-- Activity --
Return each line of the records holding the string "Klub".

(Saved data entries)

[Start of Attachment]

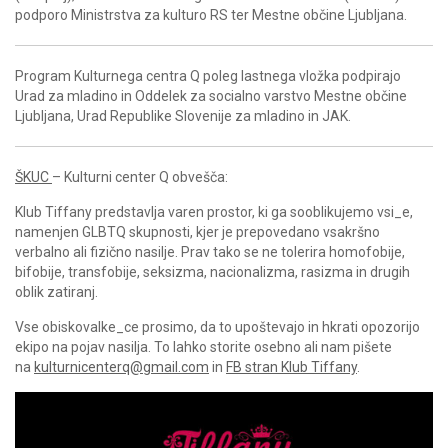
podporo Ministrstva za kulturo RS ter Mestne občine Ljubljana.
Program Kulturnega centra Q poleg lastnega vložka podpirajo
Urad za mladino in Oddelek za socialno varstvo Mestne občine
Ljubljana, Urad Republike Slovenije za mladino in JAK.
ŠKUC
– Kulturni center Q obvešča:
Klub Tiffany predstavlja varen prostor, ki ga sooblikujemo vsi_e,
namenjen GLBTQ skupnosti, kjer je prepovedano vsakršno
verbalno ali fizično nasilje. Prav tako se ne tolerira homofobije,
bifobije, transfobije, seksizma, nacionalizma, rasizma in drugih
oblik zatiranj.
Vse obiskovalke_ce prosimo, da to upoštevajo in hkrati opozorijo
ekipo na pojav nasilja. To lahko storite osebno ali nam pišete
na
kulturnicenterq@gmail.com
in
FB stran Klub Tiffany
.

[End of Attachment]

-- Result of the task --
Klub Tiffany predstavlja varen prostor, ki ga sooblikujemo vsi_e,
FB stran Klub Tiffany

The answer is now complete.